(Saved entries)
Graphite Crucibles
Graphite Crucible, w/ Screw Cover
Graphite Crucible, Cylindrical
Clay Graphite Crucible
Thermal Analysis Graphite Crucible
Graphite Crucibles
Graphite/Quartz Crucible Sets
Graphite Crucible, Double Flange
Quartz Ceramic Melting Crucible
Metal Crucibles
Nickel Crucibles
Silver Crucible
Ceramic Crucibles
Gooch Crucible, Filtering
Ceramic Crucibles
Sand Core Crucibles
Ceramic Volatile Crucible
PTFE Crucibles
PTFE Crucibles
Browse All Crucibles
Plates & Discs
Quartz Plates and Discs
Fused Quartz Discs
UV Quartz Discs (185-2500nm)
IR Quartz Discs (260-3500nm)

§ **Work instructions**: Return a faithful copy of all the records above.

§ **Result**:
Graphite Crucibles
Graphite Crucible, w/ Screw Cover
Graphite Crucible, Cylindrical
Clay Graphite Crucible
Thermal Analysis Graphite Crucible
Graphite Crucibles
Graphite/Quartz Crucible Sets
Graphite Crucible, Double Flange
Quartz Ceramic Melting Crucible
Metal Crucibles
Nickel Crucibles
Silver Crucible
Ceramic Crucibles
Gooch Crucible, Filtering
Ceramic Crucibles
Sand Core Crucibles
Ceramic Volatile Crucible
PTFE Crucibles
PTFE Crucibles
Browse All Crucibles
Plates & Discs
Quartz Plates and Discs
Fused Quartz Discs
UV Quartz Discs (185-2500nm)
IR Quartz Discs (260-3500nm)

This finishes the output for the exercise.